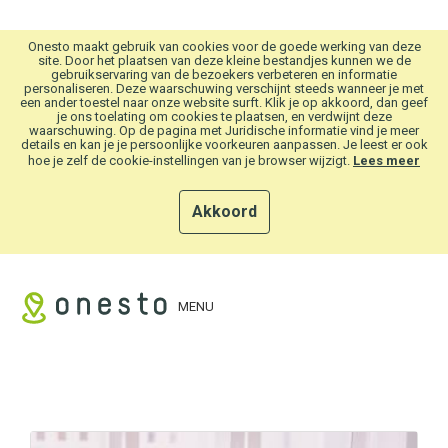
Overslaan en naar hoofdinhoud gaan
Onesto maakt gebruik van cookies voor de goede werking van deze
site. Door het plaatsen van deze kleine bestandjes kunnen we de
gebruikservaring van de bezoekers verbeteren en informatie
personaliseren. Deze waarschuwing verschijnt steeds wanneer je met
een ander toestel naar onze website surft. Klik je op akkoord, dan geef
je ons toelating om cookies te plaatsen, en verdwijnt deze
waarschuwing. Op de pagina met Juridische informatie vind je meer
details en kan je je persoonlijke voorkeuren aanpassen. Je leest er ook
hoe je zelf de cookie-instellingen van je browser wijzigt.
Lees meer
Akkoord
MENU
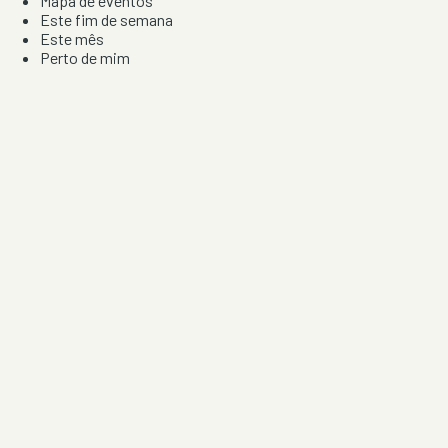
Mapa de eventos
Este fim de semana
Este mês
Perto de mim
Por artista, local e tipo de festa
Por Localização
Todos os distritos
Distrito de Braga
Distrito do Porto
Distrito de Lisboa
Distrito de Faro
Informação
Sobre Nós
Contacto
Privacidade e Condições
Aviso de Cookies
Redes Sociais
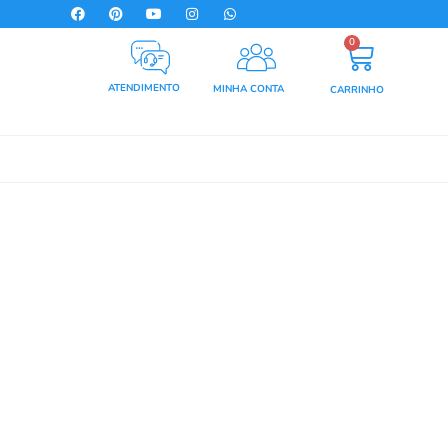
0
ATENDIMENTO
MINHA CONTA
CARRINHO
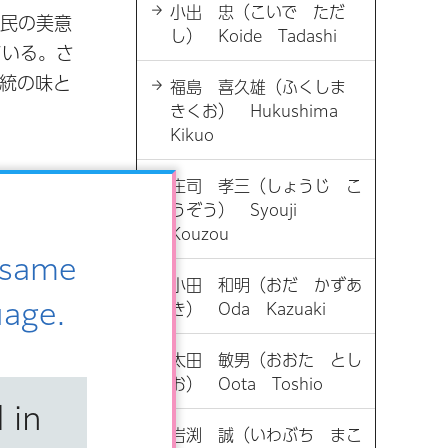
小出 忠（こいで ただ
庶民の美意
し） Koide Tadashi
ている。さ
統の味と
福島 喜久雄（ふくしま
きくお） Hukushima
Kikuo
庄司 孝三（しょうじ こ
うぞう） Syouji
Kouzou
e same
小田 和明（おだ かずあ
uage.
き） Oda Kazuaki
太田 敏男（おおた とし
お） Oota Toshio
 in
岩渕 誠（いわぶち まこ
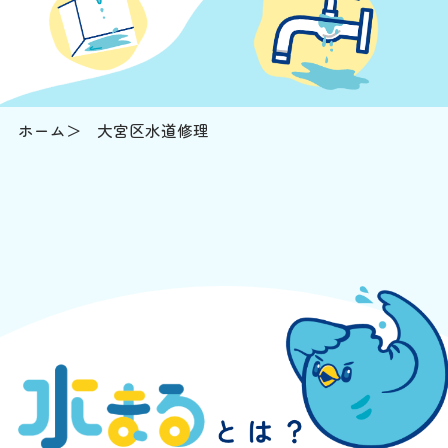
ホーム
大宮区水道修理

> **Required action**:
All of the data above needs to be given again exactly. Leave out each image.

> **Final answer**:
Overslaan en naar hoofdinhoud gaan
Onesto maakt gebruik van cookies voor de goede werking van deze
site. Door het plaatsen van deze kleine bestandjes kunnen we de
gebruikservaring van de bezoekers verbeteren en informatie
personaliseren. Deze waarschuwing verschijnt steeds wanneer je met
een ander toestel naar onze website surft. Klik je op akkoord, dan geef
je ons toelating om cookies te plaatsen, en verdwijnt deze
waarschuwing. Op de pagina met Juridische informatie vind je meer
details en kan je je persoonlijke voorkeuren aanpassen. Je leest er ook
hoe je zelf de cookie-instellingen van je browser wijzigt.
Lees meer
Akkoord
MENU
Mapa de eventos
Este fim de semana
Este mês
Perto de mim
Por artista, local e tipo de festa
Por Localização
Todos os distritos
Distrito de Braga
Distrito do Porto
Distrito de Lisboa
Distrito de Faro
Informação
Sobre Nós
Contacto
Privacidade e Condições
Aviso de Cookies
Redes Sociais
0
ATENDIMENTO
MINHA CONTA
CARRINHO
小出 忠（こいで ただ
庶民の美意
し） Koide Tadashi
ている。さ
統の味と
福島 喜久雄（ふくしま
きくお） Hukushima
Kikuo
庄司 孝三（しょうじ こ
うぞう） Syouji
Kouzou
e same
小田 和明（おだ かずあ
uage.
き） Oda Kazuaki
太田 敏男（おおた とし
お） Oota Toshio
 in
岩渕 誠（いわぶち まこ
ホーム
大宮区水道修理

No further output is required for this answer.